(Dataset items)
· · ·

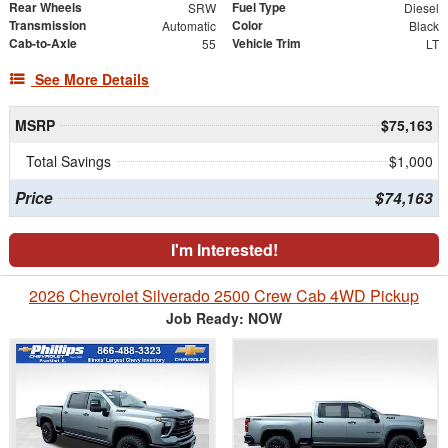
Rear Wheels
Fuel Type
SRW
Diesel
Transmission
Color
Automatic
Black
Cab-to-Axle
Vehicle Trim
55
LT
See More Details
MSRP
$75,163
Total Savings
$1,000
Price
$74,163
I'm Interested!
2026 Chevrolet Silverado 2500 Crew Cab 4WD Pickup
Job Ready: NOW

· · ·

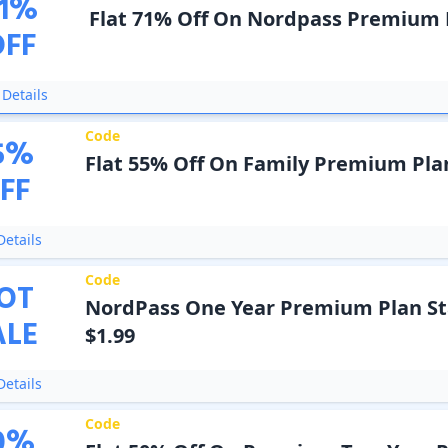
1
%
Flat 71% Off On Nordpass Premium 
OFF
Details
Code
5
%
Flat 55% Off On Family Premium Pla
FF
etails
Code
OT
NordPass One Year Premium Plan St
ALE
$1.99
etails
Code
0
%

· · ·

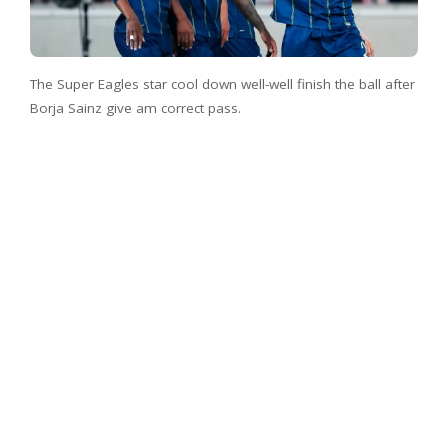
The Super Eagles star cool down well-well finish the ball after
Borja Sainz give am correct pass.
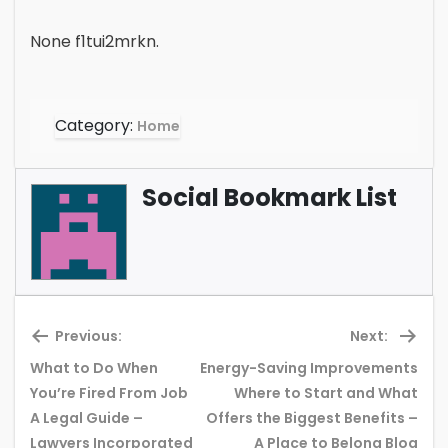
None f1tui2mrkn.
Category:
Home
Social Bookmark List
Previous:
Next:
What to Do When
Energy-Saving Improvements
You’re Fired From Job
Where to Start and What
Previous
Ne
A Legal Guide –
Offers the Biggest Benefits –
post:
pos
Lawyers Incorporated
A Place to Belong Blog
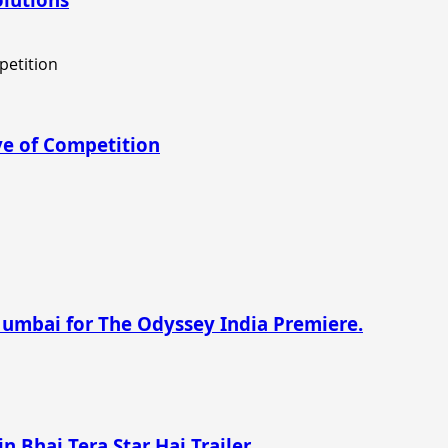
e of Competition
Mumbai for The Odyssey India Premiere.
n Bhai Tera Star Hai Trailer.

· · ·

_REQUIRED WORK_.
Of the entries above, transcribe exactly those lines that fall between the line containing "Rear Wheels" and the line containing "Job Ready: NOW", together with those two lines.

_TASK RESULT_.
Rear Wheels
Fuel Type
SRW
Diesel
Transmission
Color
Automatic
Black
Cab-to-Axle
Vehicle Trim
55
LT
See More Details
MSRP
$75,163
Total Savings
$1,000
Price
$74,163
I'm Interested!
2026 Chevrolet Silverado 2500 Crew Cab 4WD Pickup
Job Ready: NOW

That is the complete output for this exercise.